The paradigm shift localizing the origin of ovarian high-grade serous carcinoma (HGSC) to the fimbriated end of the fallopian tube underscores the rationale for meticulous microscopic examination of salpingectomy specimens. The precursor, termed “serous intraepithelial carcinoma” (STIC), is often a focal lesion, which poses difficulties for histologic diagnosis.

Methods:

We describe a method to examine exfoliated epithelial cells from fallopian tube fimbria by gentle brushing, thereby enabling thorough sampling of the mucosal surface. Fimbrial brushings were collected from 20 fresh salpingectomy specimens from 15 patients, including 5 with pathologically-confirmed ovarian HGSC. Samples, taken only from tubes grossly negative for tumor, were processed for Papanicolaou staining, p53 immunocytochemistry, and TP53 mutation analysis.

Results:

Cells with malignant cytomorphologic features were found only in tubal brushings from patients with ovarian HGSC. In all cases, atypical/malignant cells on cytology corresponded to lesions with similar morphology and immunostaining pattern in permanent sections, demonstrating the sensitivity of the technique, while providing reassurance that specimen integrity is not disrupted by the procedure. Targeted next-generation sequencing confirmed the presence of TP53 mutations in fimbrial brushings from HGSC, but not benign cases, and demonstrated concordance with the immunostaining pattern. Identical mutations were found in matched lesions microdissected from formalin-fixed tissue sections.

Conclusions:

The described technique enables cytologic evaluation of the fallopian tube fimbria for diagnosis of STIC, serving as a complement to histology, while offering distinct advantages with respect to procurement of cellular material for ancillary testing and research.

INTRODUCTION

Histomorphologic and molecular studies have implicated the distal end of the fallopian tube as the site of origin for most ovarian high-grade serous carcinomas (HGSC)^1–3. The precursor lesion, coined “serous tubal intraepithelial carcinoma (STIC),” is characterized by marked cytologic atypia and underlying TP53 mutation. In cases without overt malignancy, and in particular for high-risk patients undergoing prophylactic surgeries (e.g. BRCA-mutation carriers), the diagnosis of STIC has important clinical implications⁴.

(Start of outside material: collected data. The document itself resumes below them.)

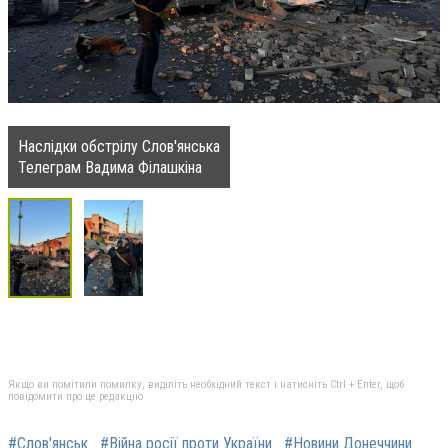
Наслідки обстрілу Слов'янська
Телеграм Вадима Філашкіна
Якщо ви помітили помилку, виділіть необхідний текст і натисніть Ctrl + Enter, щоб
повідомити про це редакцію
#Слов'янськ
#Війна росії проти України
#Новини Донеччини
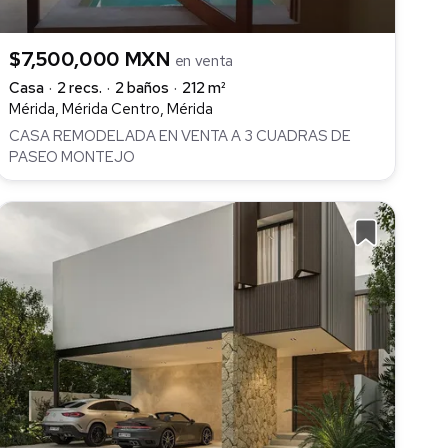
$7,500,000 MXN
en venta
Casa
2 recs.
2 baños
212 m²
Mérida, Mérida Centro, Mérida
CASA REMODELADA EN VENTA A 3 CUADRAS DE
PASEO MONTEJO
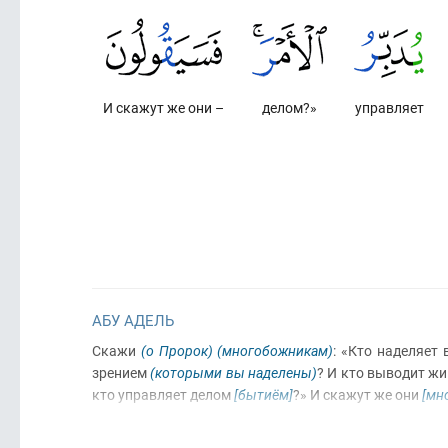
И скажут же они –
делом?»
управляет
АБУ АДЕЛЬ
Скажи
(о Пророк)
(многобожникам)
: «Кто наделяет
зрением
(которыми вы наделены)
? И кто выводит ж
кто управляет делом
[бытиём]
?» И скажут же они
[мн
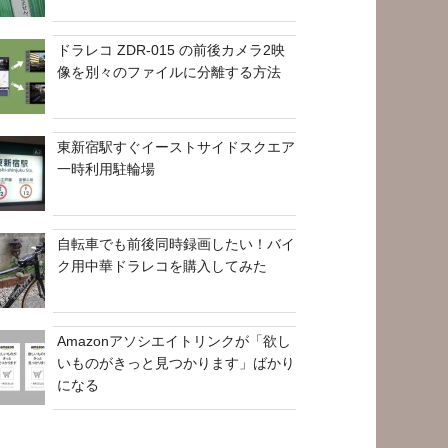
ドラレコ ZDR-015 の前後カメラ2映
像を別々のファイルに分離する方法
東新宿駅すぐイーストサイドスクエア
一時利用駐輪場
自転車でも前後同時録画したい！バイ
ク用中華ドラレコを購入してみた
Amazonアソシエイトリンクが「欲し
いものがきっと見つかります」ばかり
になる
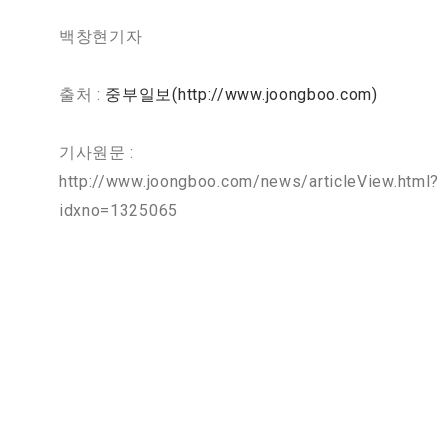
백창현기자
출처 :
중부일보(http://www.joongboo.com)
기사원문 :
http://www.joongboo.com/news/articleView.html?
idxno=1325065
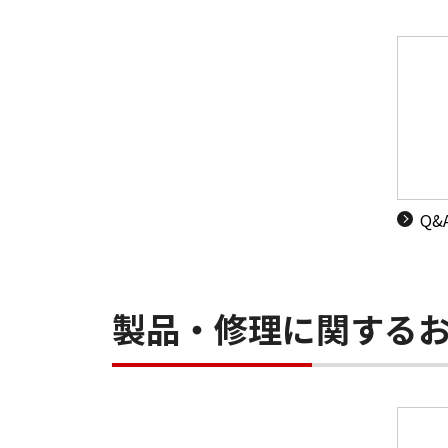
Q
製品・修理に関する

With increasing recognition of this entity, the “SEE-FIM” protocol (Sectioning and Extensive Examination of the FIMbriated end of the fallopian tube) has become the standard-of-practice for grossing salpingectomy specimens. As STIC lesions are most often located at the distal end of the fallopian tube, the principle of the technique is to maximize examination of the fimbria by longitudinal sectioning at 2- to 3-mm intervals, and submitting all pieces in toto for paraffin embedding⁵.

Following adoption of this protocol, STICs were reportedly found in up to 50% of pelvic HGSCs¹ and in only 3–5% of prophylactic salpingo-oophorectomy specimens^5,6. These incidence rates are much lower than expected, if we accept the fallopian tube secretory epithelial cell as the cell-of-origin of HGSC⁷. Small lesions are likely to be missed during routine histologic examination of a single level by H&E. Since a 4 μm-thick section amounts to only 0.2% of a piece of tissue 2-mm in thickness, it is easy to imagine that small STICs may be present in the 99.8% of unexamined tissue within the paraffin block. In one study, examination of multiple deeper levels revealed STIC that was negative on the initial H&E stain, and it is estimated that up to 25% of STICs are missed when only a single H&E is examined⁸. In a subsequent study, detection rates for p53 signatures and STIC doubled when extensive histologic examination was performed on prophylactic high-risk salpingectomy specimens⁹. However, such a laborious approach would be impractical to adopt into routine practice. An improved detection method is therefore needed to facilitate and enhance the quality of future clinicopathologic and molecular correlative studies, for both understanding the biology of ovarian cancer initiation and determining the clinical significance of STIC in different risk groups^10,11.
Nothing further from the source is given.